Hayer was a successful early 20th century British novelist who built an empire on Austen-influenced novels set in the Regency era. In recent years Hayer has been criticized for anti-semitism and whitewashing 19th century London. Yet today, most Regency romance novels still follow the “Hayerverse” conventions: white, aristocratic characters living in a London devoid of people of color. The white, virginal characters that were popularized in Regency novels carried over into many other historical subgenres (Western, Medieval, Antebellum South, Victorian, etc.) throughout the twentieth and into the twenty-first century. There have been outliers of course such as Beverly Jenkins, but overall, the mainstream historical romance community has remained white, white, white.

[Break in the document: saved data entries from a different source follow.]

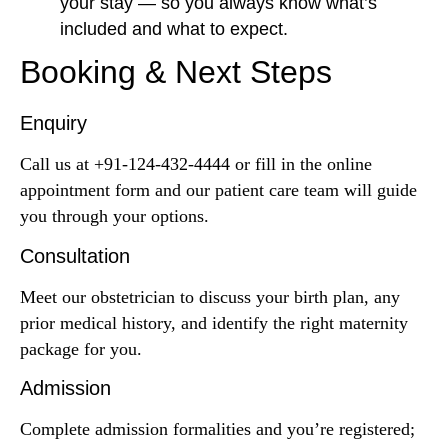
your stay — so you always know what’s
included and what to expect.
Booking & Next Steps
Enquiry
Call us at +91-124-432-4444 or fill in the online
appointment form and our patient care team will guide
you through your options.
Consultation
Meet our obstetrician to discuss your birth plan, any
prior medical history, and identify the right maternity
package for you.
Admission
Complete admission formalities and you’re registered;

What about contemporary romance? Honestly, it’s a lot of the same. Sadly, people of color have been relegated to the sidelines in all romance genres for a long time. Why? Basically, because the publishing industry is mostly white. According to the 2019 Diversity Baseline Survey by Lee & Low Books, 76% of respondents were white, 74% were cis women, 81% were heterosexual, and 89% were non-disabled. While this survey does not account for every individual currently working in the publishing industry, it does provide us with a clear picture of what the industry looks like at a glance.
I’m not here to cast aspersions on the publishing industry, but rather point out an endemic issue that many within the industry are aware of and, happily, are working to fix. However, it’s no small task to fit a century of underrepresentation into current and future publishing schedules. The fact is, that while mainstream publishing has fallen short for decades when it comes to representation, self-publishing has made it easier for marginalized voices to share their own voices with audiences. Authors such as Kennedy Ryan and Courtney Milan have had major success without the help of a publishing house.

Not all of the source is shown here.